Don't Get Burned by Contract Boilerplate
By: Jonathan T. Howe
Association meeting professionals are accustomed to dealing with contracts. But with their attention focused on venue facilities, dates, room rates, and other important matters, planners often overlook the "boilerplate," the legalese at the end of almost every contract that makes most people's eyes glaze over. Whether you're contracting with a hotel, convention center, or other meeting location, if you ignore the boilerplate, you're making a big mistake that can land your organization in hot water.
Here are six contract trouble spots to watch for:
Dispute resolution. Many association executives sign contracts providing that any dispute arising out of the contract will be settled in accordance with the Commercial Rules of Arbitration of the American Arbitration Association. What many do not realize is that the clause does not require that AAA handle the arbitration, only that its rules apply. That may be fine if it's what you intended, but it's not fine if you want to ensure that AAA will be the arbitrating agency. Also, by "incorporating by reference" the AAA Commercial Rules, the clause makes them just as much a part of the contract as if they were set out in full in the document. "Incorporation by reference" is a red flag; when you see it, ask, what are we really agreeing to?
Choice of law and venue. These clauses dictate which state's or country's law will apply to the contract. Often it will be the jurisdiction where the proposer of the contract is located. Does that work for you? If not, you should consider what law you want to apply.
Similarly, choice-of-law clauses will often dictate where any litigation or legal proceedings must be heard. If you are located in Oklahoma City, you may wish to have disputes heard in Oklahoma City, but the other party may not agree. You don't want to find that out after a problem arises and you have already signed a contract requiring that disputes be handled in the other party's hometown. This point is negotiable, so pay attention before signing.
Prevailing party. Many contracts state that whoever loses in arbitration or litigation must pay the legal fees and expenses of the prevailing party. Sometimes this language encourages aggrieved parties to pursue small claims that they otherwise would not pursue if they feel confident they will win, because they know they will eventually recover their fees. Generally, you should try to have this language removed from the contract.
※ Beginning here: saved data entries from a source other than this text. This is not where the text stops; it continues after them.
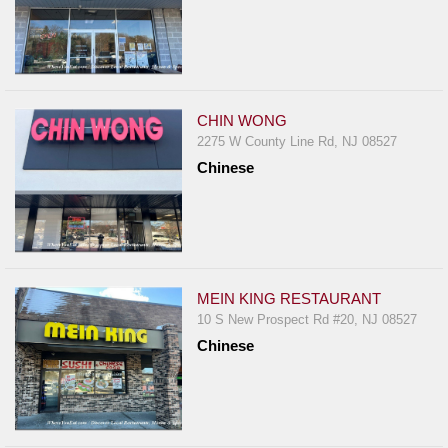
CHIN WONG
2275 W County Line Rd, NJ 08527
Chinese
MEIN KING RESTAURANT
10 S New Prospect Rd #20, NJ 08527
Chinese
Notice. Contracts typically state that one party must give notice to the other in certain circumstances or when certain events take place, but the language is silent about where or to whom notice must be given. I encourage clients to include the name and address of their attorney for purposes of receiving notice.
"Wrap-up" clause. This clause provides that the proposed agreement replaces any other agreements, discussions, and oral understandings between the parties. This means that the signed, written agreement binds the parties, and even if you believe that something has been agreed to outside the contract, that outside agreement is not binding.
Identification of parties. Knowing with whom you are dealing sounds easy, but it's not always obvious. You may think the other party to the agreement is a brand-name hotel, but the brand may not be the owner. You need to know who will ultimately have legal responsibility for fulfilling the contract, and so proper identification of the parties who are to be bound is imperative.
A related question is who has the authority to sign and bind the other party. When signing the contract, it is generally advisable to go as far up the chain of command as possible. If you can get the general manager of the hotel to sign, you may have better access to the general manager if issues arise later.
Meeting-related contracts are full of hot spots where unexpected legal issues can bubble up. With help from counsel, you can ensure that these issues don't boil over after the agreement is signed.